After the Mauritanian Government turned away from the Makhzen in the Guerguerat case, the Moroccan monarch, Mohamed VI, asked the Mauritanian President, Mohamed Ould Cheikh Al-Ghazwani, to schedule a visit for him to Nouakchott, hoping to drag Nouakchott to his side.

During the “Guerguerat Crisis” in Western Sahara, Morocco received support from some Arab countries far from the Maghreb, but the countries, which are geographically adjacent to the conflict zone, did not support the Moroccan move, which was a setback for the Moroccan side.

The countries directly concerned with the Sahrawi issue and which used to participate in dialogue sessions under the auspices of the United Nations are Algeria and Mauritania.

The first (Algeria) expressed its clear and frank position, which is to criticize what al-Makhzen has done strongly as threatening security in the Maghreb region, with the possibility of a new war breaking out that may be difficult to stop.

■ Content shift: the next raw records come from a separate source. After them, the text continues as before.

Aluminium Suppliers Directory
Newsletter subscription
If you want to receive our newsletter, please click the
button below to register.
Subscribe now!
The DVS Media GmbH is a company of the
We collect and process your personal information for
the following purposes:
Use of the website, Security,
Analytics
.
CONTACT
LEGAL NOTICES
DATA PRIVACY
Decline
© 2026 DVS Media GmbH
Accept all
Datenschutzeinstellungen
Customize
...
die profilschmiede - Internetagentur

As for the second, Mauritania, it did not support Morocco in its violation of the ceasefire decision, according to what the Sahrawi side says, confirming its neutral position on this issue, as Nouakchott did not issue any statement in this regard, which shocked the Moroccan Makhzen, given that the country’s observed position is not like any other.

For their part, Tunisia and Libya ignored what happened in the southern part of the Maghreb.
Faced with this fact that does not serve the Moroccan side, Rabat seeks to dismantle the intractable Mauritanian position, through the phone call that the Moroccan monarch, Mohamed VI, made to the Mauritanian President, Mohamed Ould Cheikh El-Ghazouani, in order to schedule a visit for him to Nouakchott.

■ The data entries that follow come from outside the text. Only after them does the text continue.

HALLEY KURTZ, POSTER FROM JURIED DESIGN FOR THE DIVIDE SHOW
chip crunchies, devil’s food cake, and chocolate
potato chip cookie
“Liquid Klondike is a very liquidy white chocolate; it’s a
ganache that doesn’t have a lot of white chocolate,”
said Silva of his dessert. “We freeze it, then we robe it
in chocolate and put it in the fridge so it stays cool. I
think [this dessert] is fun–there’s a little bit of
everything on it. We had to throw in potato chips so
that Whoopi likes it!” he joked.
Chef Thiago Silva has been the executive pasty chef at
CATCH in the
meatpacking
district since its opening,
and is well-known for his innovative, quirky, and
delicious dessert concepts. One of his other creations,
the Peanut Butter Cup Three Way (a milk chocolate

The phone call came at the height of the Guerguerat crisis, and it is an expression of Moroccan frustration with Nouakchott’s silence on this issue, whose repercussions reached the United Nations, and contributed to moving this file, which was in the dust in the drawers of UN Chief Antonio Guterres’s office in New York.

The King of the Makhzen asked his Mauritanian counterpart to schedule a visit for him to Nouakchott, as this visit coincides with the explosive situation in Western Sahara, this means that the Makhzen seeks to extract a supportive position from Nouakchott in the Guerguerat case, which will have repercussions at the level of the United Nations.

The UN has now revived this burning file, through the Secretary-General of this body, by seeking consensus among the members of the UN Security Council, in order to name a new UN envoy to Western Sahara, which has been vacant since the resignation of the former envoy, German Horst Kohler nearly two years ago.

Relations between Mauritania and Morocco suffer, just as relations between Algeria and Rabat suffer from a knot at the Makhzen, due to the territorial ambitions of the Makhzen in the territories of Algeria and Mauritania.

Just four years ago, the former Moroccan Prime Minister, Abdallah Benkirane, was forced to visit Nouakchott to calm the anger of the Mauritanians over a reckless statement by a Moroccan politician who considered Mauritania to be part of Moroccan sovereignty.